Excellent body movements and coordination 
- Usha Venkateswaran 
May 24, 2007 

It was indeed a pleasure to attend Nritarutya's performance at Smriti Nandan, Bangalore, on April 27, 2007. It is one of the best programs I have seen in Bangalore. I was impressed by the sincerity, enthusiasm and discipline shown by the group. All the dancers were well trained and well matched. 
The opening sequence of the evening, Dashavathar, which depicted the ten avatars of lord Vishnu had various beautiful poses. But to establish such complicated concepts they should have given a few more movements to convey the meaning of each Avatar. 
The consequent sequence 'Three sides of the coin' was impressive with its costuming and the well integrated movements, performed with precision. In this sequence, the movements transmit from contemporary to the starkly contrasting classical mode and were juxtaposed against each other to enhance the distinction of each form and at the same time discover the similarities previously hidden. 

'Tha' was very good too except the stage was small for it. The company should try to use Sollukattu which has interesting syncopation in its rhythmic syllables. The sequence starts off with Bharatanatyam 'bols' and move on to fast paced movements of the dancers. 
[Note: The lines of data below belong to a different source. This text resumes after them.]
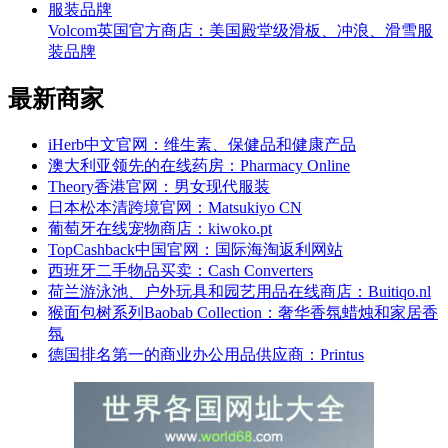
Volcom英国官方商店：美国殿堂级滑板、冲浪、滑雪服
装品牌
最新商家
iHerb中文官网：维生素、保健品和健康产品
澳大利亚领先的在线药房：Pharmacy Online
Theory香港官网：男女现代服装
日本松本清跨境官网：Matsukiyo CN
葡萄牙在线宠物商店：kiwoko.pt
TopCashback中国官网：国际海淘返利网站
西班牙二手物品买卖：Cash Converters
荷兰游泳池、户外玩具和园艺用品在线商店：Buitiqo.nl
猴面包树系列Baobab Collection：奢华香氛蜡烛和家居香
氛
德国排名第一的商业办公用品供应商：Printus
'Five minutes with my innerself' was very unique and very well executed. The good and the bad, the ugly and the beautiful, the yin and the yang, the black and the white - This sequence discovers the co-existence of opposition. The commentary in the beginning of it was a bit long. It may be better to keep a sense of mysticism in it.  
'Kali' - the concept itself was very esoteric and I think there are more angles to it than what is generally believed. Kali, the dark and negative force, who exposes the emptiness of the so called greatness of powerful beings; she is the force which brings back the balance to the world as we know it. 
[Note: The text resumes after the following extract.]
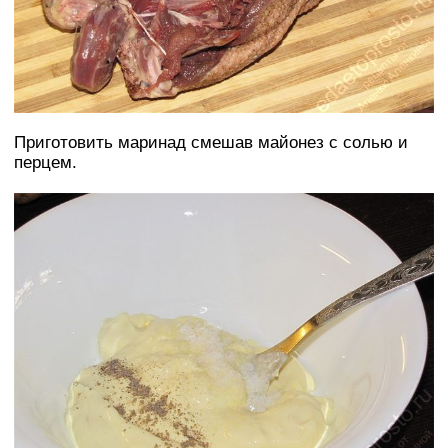
Приготовить маринад смешав майонез с солью и
перцем.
Finally, I feel the focus of the company could be more on modern themes and in exploration and extension of Indian classical dance movements and western dance movements. As they have excellent body movements and coordination, simple themes with a suggestion of Indian culture would be a good exploring field for them. I am sure they would be able to choreograph successfully to Western Music, both classical and modern too. 
There is no substitute for hard work and dedicated rehearsals. The Bolshoi Ballet group with which I have worked, rehearse for a minimum of four to six hours a day, whether they have a performance or not. The young group of dancers showed the same enthusiasm and sincerity which is admirable, and they are sure to blossom into excellent dancers too.  

Choreographer and dance critic, Usha Venkateswaran is the Director of Natyalakshana.